Ci si aspettava anche che i medici di corte “affittassero” ritualmente un posto dove una donna incinta potesse partorire, produrre talismani scritti in inchiostro rosso che dovevano fungere da “locazioni” per la zona parto. Ciò veniva fatto per tenere lontane le divinità che altrimenti avrebbero potuto entrare in quello spazio, forse perché si credeva che il parto fosse fonte di contaminazione. Usarono anche l'emerologia per determinare dove posizionare il letto da parto.

In breve, questi esperti di guarigione si trovavano a cavallo dei confini tra ciò che viene spesso chiamato “religione” e “medicina”. Diamo per scontate le categorie che modellano la nostra comprensione del mondo che ci circonda, ma sono il risultato di processi storici complessi – e appaiono diverse in ogni tempo e luogo.
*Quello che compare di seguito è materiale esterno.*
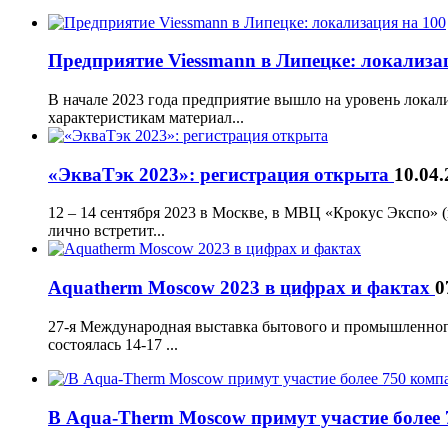
Предприятие Viessmann в Липецке: локализа
В начале 2023 года предприятие вышло на уровень локал
характеристикам материал...
«ЭкваТэк 2023»: регистрация открыта
10.04.
12 – 14 сентября 2023 в Москве, в МВЦ «Крокус Экспо» (
лично встретит...
Aquatherm Moscow 2023 в цифрах и фактах
0
27-я Международная выставка бытового и промышленного
состоялась 14-17 ...
В Aqua-Therm Moscow примут участие более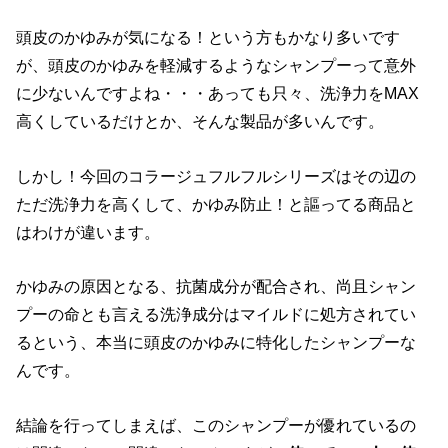
頭皮のかゆみが気になる！という方もかなり多いです
が、頭皮のかゆみを軽減するようなシャンプーって意外
に少ないんですよね・・・あっても只々、洗浄力をMAX
高くしているだけとか、そんな製品が多いんです。
しかし！今回のコラージュフルフルシリーズはその辺の
ただ洗浄力を高くして、かゆみ防止！と謳ってる商品と
はわけが違います。
かゆみの原因となる、抗菌成分が配合され、尚且シャン
プーの命とも言える洗浄成分はマイルドに処方されてい
るという、本当に頭皮のかゆみに特化したシャンプーな
んです。
結論を行ってしまえば、このシャンプーが優れているの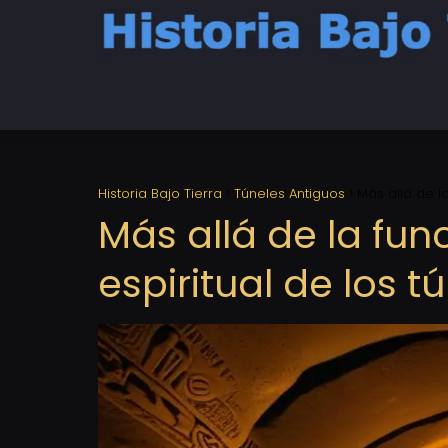
Historia Bajo Tierra
Túneles Antiguos
Más allá de la
Más allá de la func
espiritual de los 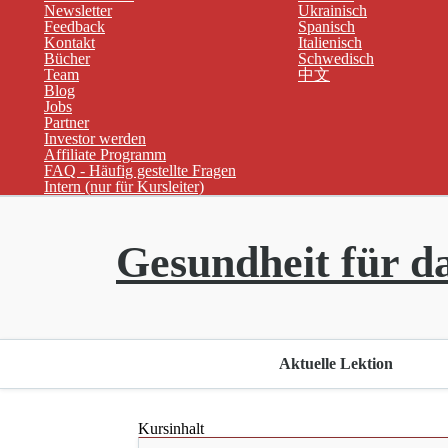
Newsletter
Ukrainisch
Feedback
Spanisch
Kontakt
Italienisch
Bücher
Schwedisch
Team
中文
Blog
Jobs
Partner
Investor werden
Affiliate Programm
FAQ - Häufig gestellte Fragen
Intern (nur für Kursleiter)
Gesundheit für d
Aktuelle Lektion
Kursinhalt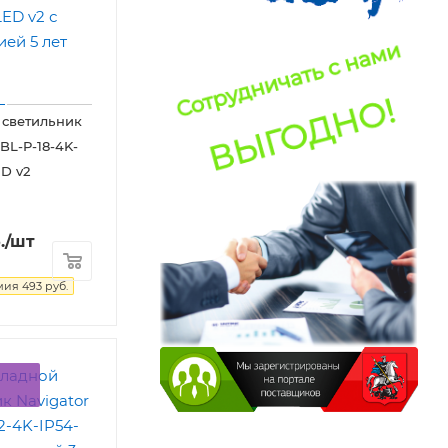
 светильник
BL-P-18-4K-
D v2
.
/шт
мия
493
руб.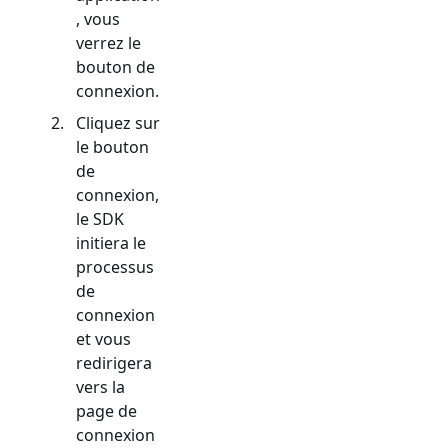
, vous
verrez le
bouton de
connexion.
Cliquez sur
le bouton
de
connexion,
le SDK
initiera le
processus
de
connexion
et vous
redirigera
vers la
page de
connexion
Leggere opere come “La storia di Genji” non è solo un modo per immergerci nel mondo di una corte medievale, in cui gli spiriti vagano liberamente, ma un’opportunità per vedere altri modi di classificare l’esperienza umana all’opera.The Conversation

Alessandro Poletto, Docente di Religioni dell'Asia Orientale, Arti e scienze alla Washington University di St. Louis

Questo articolo è ripubblicato da The Conversation sotto una licenza Creative Commons. Leggi il articolo originale.